KA24Tech - i took the deck out i have an extra factory harness.. (blue with silver squares) and (red with silver squares) both wires going into a factory harness and stuck going no where.... so thats an open red and blue.. do i take that as ground the blue and hook red as positive ? suggestions on that one pleaseee i have no clue where to wire those ones into maybe red to power and blue to remote?

edit:
sorry there is also a red wire with a silver stripe (or black) hard to tell at 3:10am and it also is part of the three wires in a factory harness going nowhere theres nothing to plug them into.. so overal here it is

going to a factory harness 
Red Wire with Silver Squares
Red Wire with Silver line down it
Blue wire with silver Squares
all leading to factory harness pluging into nothing


----------



## mrnoname (Feb 24, 2005)

no do not ground the illumination. jus cap it off and leave it.


----------



## Snake (Mar 28, 2005)

yep there cut going no where


----------



## mrnoname (Feb 24, 2005)

are yu still having the problem? and if yu are write wat color yu got going to wat. and if yu cut the factory harness or did yu get a harness???


----------



## Snake (Mar 28, 2005)

Yellow - Yellow
Red - Red
Black - Black -black that is grounded on my metal behind the deck and to the left abit
orange white - orange white
orange - cut off with mars cap
blue white - remote for subs
blue white - blue whitch is blue from speaker harness - blue white whitch is part of the cd harness (NOT the harness that goes into the deck the harness that plugs into the other harness that leads to the deck if u understand.
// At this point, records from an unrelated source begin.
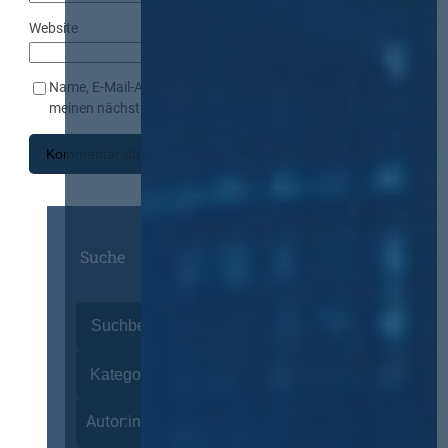
Website
Name, E-Mail-Adresse und Website in diesem Browser für
meinen nächsten Kommentar speichern.
Suche
Autor:innen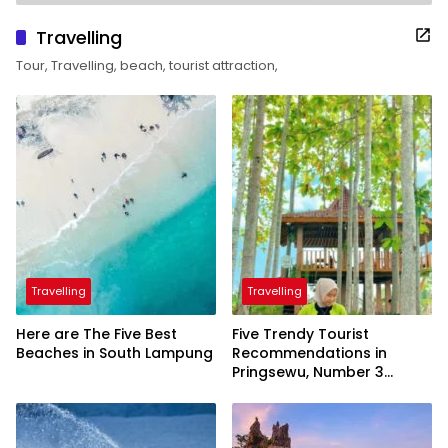
Travelling
Tour, Travelling, beach, tourist attraction,
Travelling
Travelling
Here are The Five Best
Five Trendy Tourist
Beaches in South Lampung
Recommendations in
Pringsewu, Number 3
Inaugurated by the
President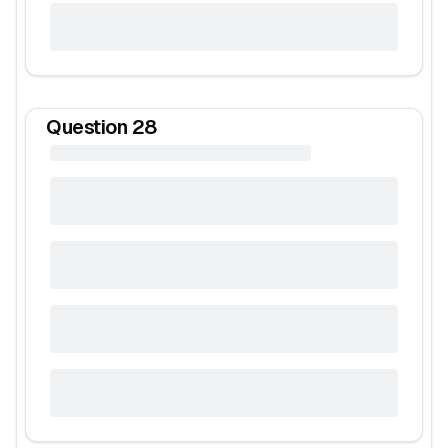
Question
28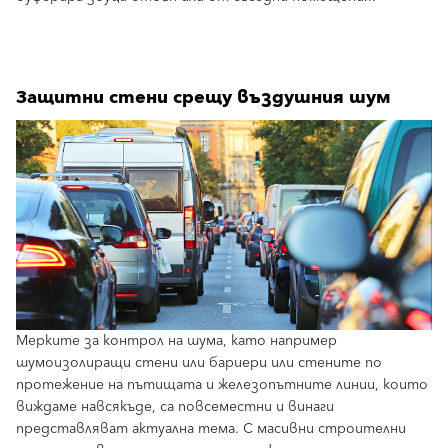
Защитни стени срещу въздушния шум
Мерките за контрол на шума, като например
шумоизолиращи стени или бариери или стените по
протежение на пътищата и железопътните линии, които
виждаме навсякъде, са повсеместни и винаги
представляват актуална тема. С масивни строителни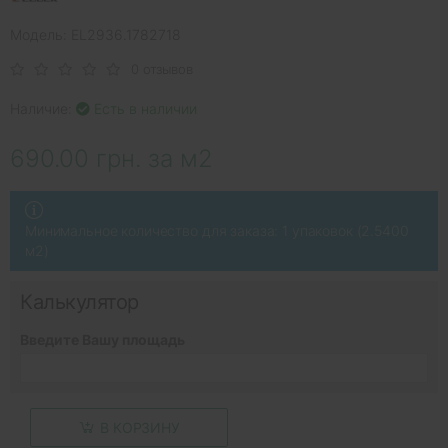
Модель: EL2936.1782718
0 отзывов
Наличие:
Есть в наличии
690.00 грн. за м2
Минимальное количество для заказа: 1 упаковок (2.5400
м2)
Калькулятор
Введите Вашу площадь
В КОРЗИНУ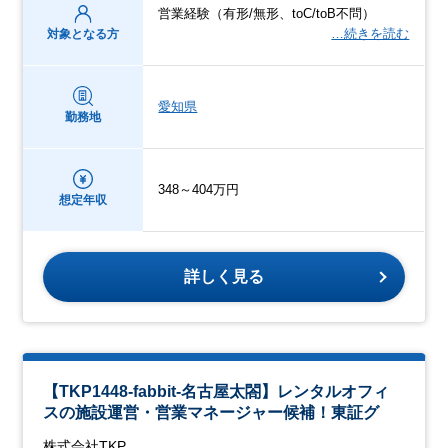
営業経験（有形/無形、toC/toB不問）
…続きを読む
対象となる方
愛知県
勤務地
348～404万円
想定年収
詳しく見る
【TKP1448-fabbit-名古屋太閤】レンタルオフィ
スの施設運営・営業マネージャー候補！東証グ
株式会社TKP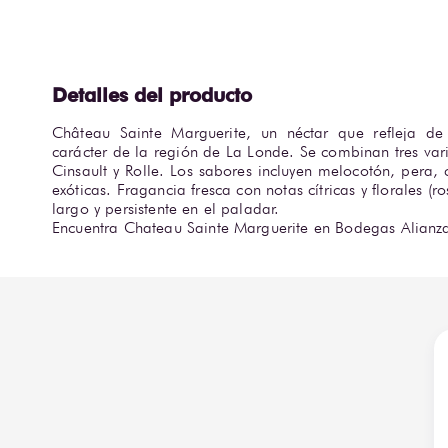
Château Sainte Marguerite, un néctar que refleja de
carácter de la región de La Londe. Se combinan tres va
Cinsault y Rolle. Los sabores incluyen melocotón, pera, c
exóticas. Fragancia fresca con notas cítricas y florales (ro
largo y persistente en el paladar. 

Encuentra Chateau Sainte Marguerite en Bodegas Alianz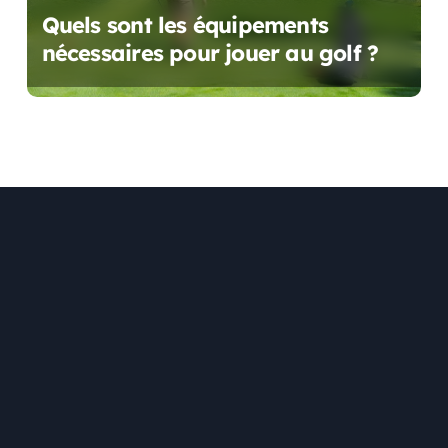
Quels sont les équipements
nécessaires pour jouer au golf ?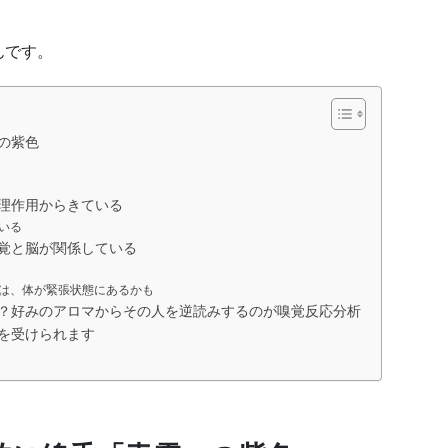
んです。
の紫色
理作用からきている
いる
覚と脳が関係している
は、体が緊張状態にあるかも
？好みのアロマからその人を逆読みするのが嗅覚反応分析
座を受けられます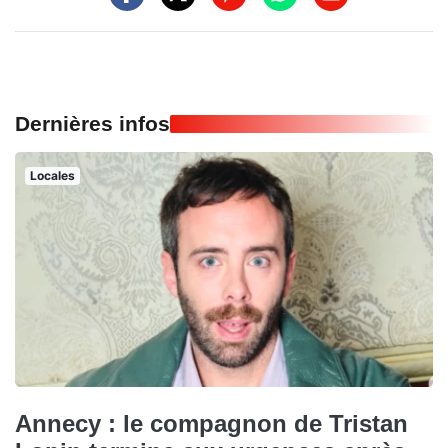
Dernières infos
Locales
Annecy : le compagnon de Tristan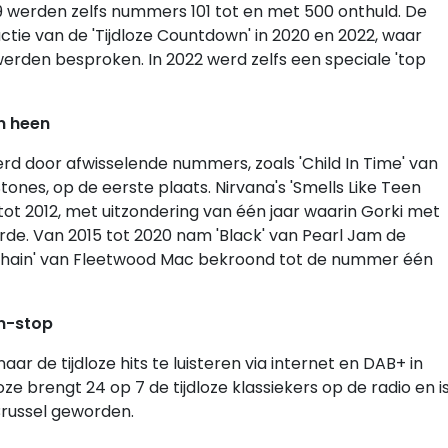
2019 werden zelfs nummers 101 tot en met 500 onthuld. De
uctie van de 'Tijdloze Countdown' in 2020 en 2022, waar
erden besproken. In 2022 werd zelfs een speciale 'top
n heen
rd door afwisselende nummers, zoals 'Child In Time' van
tones, op de eerste plaats. Nirvana's 'Smells Like Teen
tot 2012, met uitzondering van één jaar waarin Gorki met
rde. Van 2015 tot 2020 nam 'Black' van Pearl Jam de
he Chain' van Fleetwood Mac bekroond tot de nummer één
on-stop
ar de tijdloze hits te luisteren via internet en DAB+ in
oze brengt 24 op 7 de tijdloze klassiekers op de radio en i
Brussel geworden.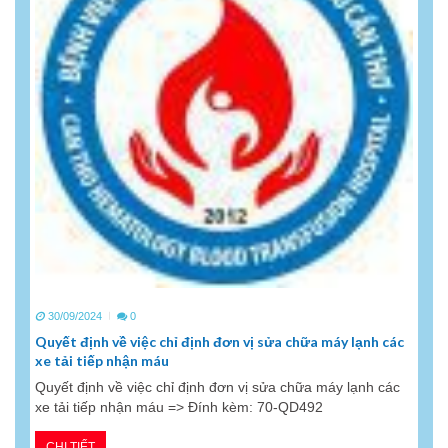
30/09/2024
0
Quyết định về việc chỉ định đơn vị sửa chữa máy lạnh các
xe tải tiếp nhận máu
Quyết định về việc chỉ định đơn vị sửa chữa máy lạnh các
xe tải tiếp nhận máu => Đính kèm: 70-QD492
CHI TIẾT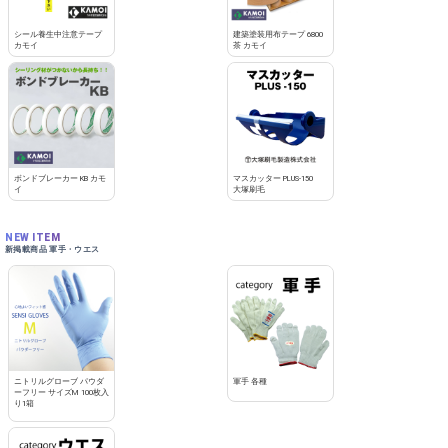
シール養生中注意テープ
建築塗装用布テープ 6800
カモイ
茶 カモイ
ボンドブレーカー KB カモ
マスカッター PLUS-150
イ
大塚刷毛
NEW ITEM
新掲載商品 軍手・ウエス
ニトリルグローブ パウダ
軍手 各種
ーフリー サイズM 100枚入
り1箱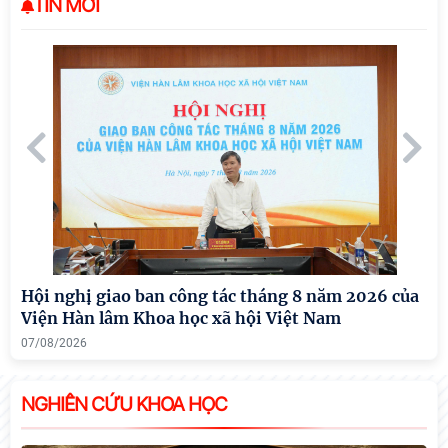
TIN MỚI
Đối thoại ICWA – VASS lần thứ 6: Thúc đẩy quan
hệ Đối tác Chiến lược Toàn diện tăng cường Việt
Nam – Ấn Độ
06/08/2026
Hội nghị giao ban công tác tháng 8 năm 2026 của
Hợ
Viện Hàn lâm Khoa học xã hội Việt Nam
th
07/08/2026
07
NGHIÊN CỨU KHOA HỌC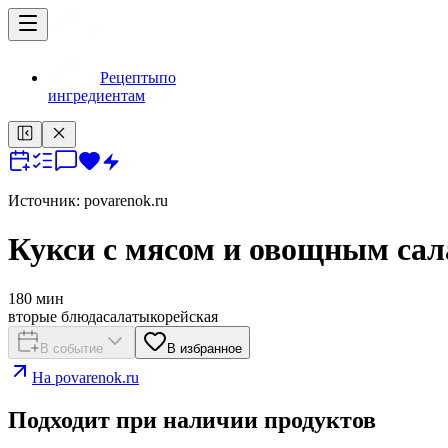
Рецепты
по
ингредиентам
Источник:
povarenok.ru
Кукси с мясом и овощным сал
180
мин
вторые блюда
салаты
корейская
В событие
В избранное
На
povarenok.ru
Подходит при наличии продуктов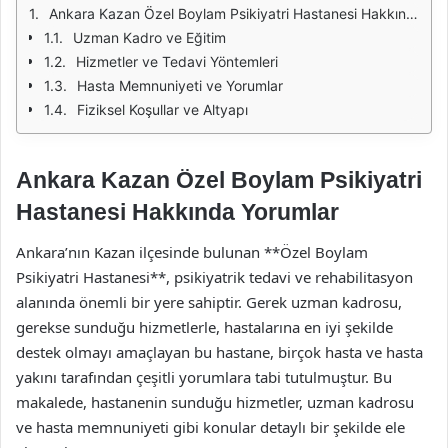
Ankara Kazan Özel Boylam Psikiyatri Hastanesi Hakkında Yorumlar
Uzman Kadro ve Eğitim
Hizmetler ve Tedavi Yöntemleri
Hasta Memnuniyeti ve Yorumlar
Fiziksel Koşullar ve Altyapı
Ankara Kazan Özel Boylam Psikiyatri
Hastanesi Hakkında Yorumlar
Ankara’nın Kazan ilçesinde bulunan **Özel Boylam
Psikiyatri Hastanesi**, psikiyatrik tedavi ve rehabilitasyon
alanında önemli bir yere sahiptir. Gerek uzman kadrosu,
gerekse sunduğu hizmetlerle, hastalarına en iyi şekilde
destek olmayı amaçlayan bu hastane, birçok hasta ve hasta
yakını tarafından çeşitli yorumlara tabi tutulmuştur. Bu
makalede, hastanenin sunduğu hizmetler, uzman kadrosu
ve hasta memnuniyeti gibi konular detaylı bir şekilde ele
There are no "cut" wires at all except for the orange that is the illumantion i bought the wire harness.

edit:
then i have the speakers wired up but no need to list those i dont think.


----------



## mrnoname (Feb 24, 2005)

the only head units that i know of that hav a orange white on them is pioneer. but even if it is, disconnect it and cap off all the orange wires. but yu said yur head unit has 2 blue/whites???? sony has a blue white and a blue... could that be it???


----------



## Snake (Mar 28, 2005)

i have a jvc deck.... orange white is connected to orange white currently and pure orange is cut

from the factory harness i have blue white on the deck portion of the harness and a blue white on the speaker harness since theres two harnesses.. that plug in on the altima's


----------



## mrnoname (Feb 24, 2005)

ok well only connect the 
yellow + constant
red + ignition
black - ground

blue/white + remote turn on(if yu hav an amp)

white + front left
white/black - front left

grey + front right
grey/black - front right

green + rear left
green/black - rear left

purple + rear right
purple/black - rear right

do not hav either orange connected.


----------